**What you have to do:**
Copy all the entries word for word, but omit the pictures.

──────── Provided information ────────

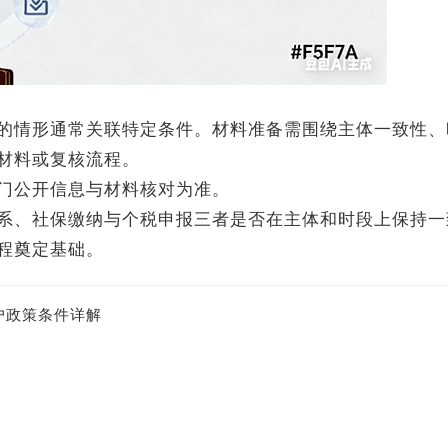
情形通常关联特定条件。材料准备需围绕主体一致性、
材料或复核流程。
公开信息与材料核对为准。
、社保缴纳与个税申报三者是否在主体和时段上保持一
程奠定基础。
户政策条件详解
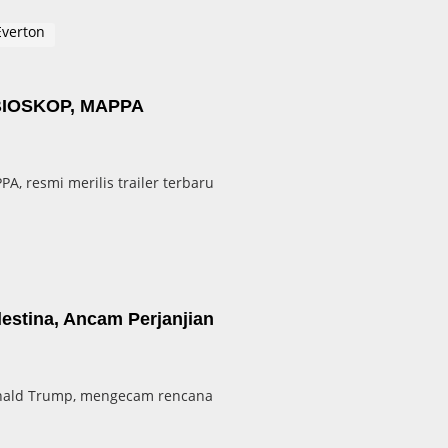
verton
BIOSKOP, MAPPA
 resmi merilis trailer terbaru
stina, Ancam Perjanjian
Donald Trump, mengecam rencana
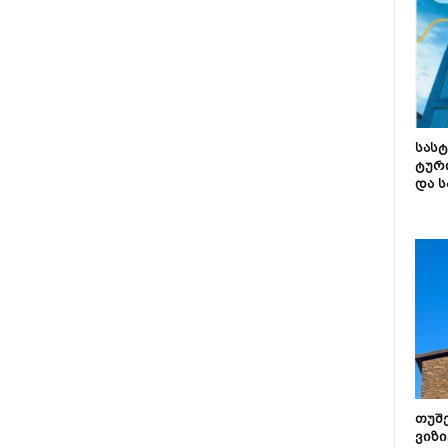
სას
ტურ
და ს
თუშ
ვიზი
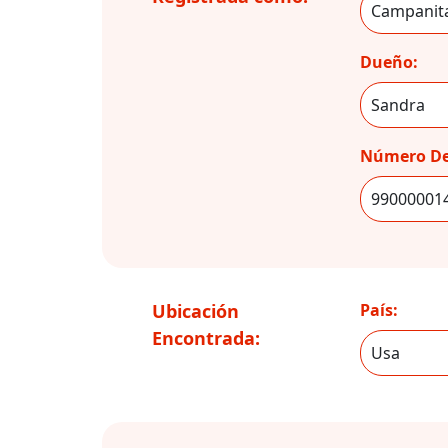
Dueño:
Número De
Ubicación
País:
Encontrada:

────────

**Reply:**
情形通常关联特定条件。材料准备需围绕主体一致性、
材料或复核流程。
公开信息与材料核对为准。
、社保缴纳与个税申报三者是否在主体和时段上保持一
程奠定基础。
户政策条件详解
verton
BIOSKOP, MAPPA
 resmi merilis trailer terbaru
stina, Ancam Perjanjian
Donald Trump, mengecam rencana
სას
ტურ
და ს
თუშ
ვიზი
Dueño:
Número De
Ubicación
País:
Encontrada:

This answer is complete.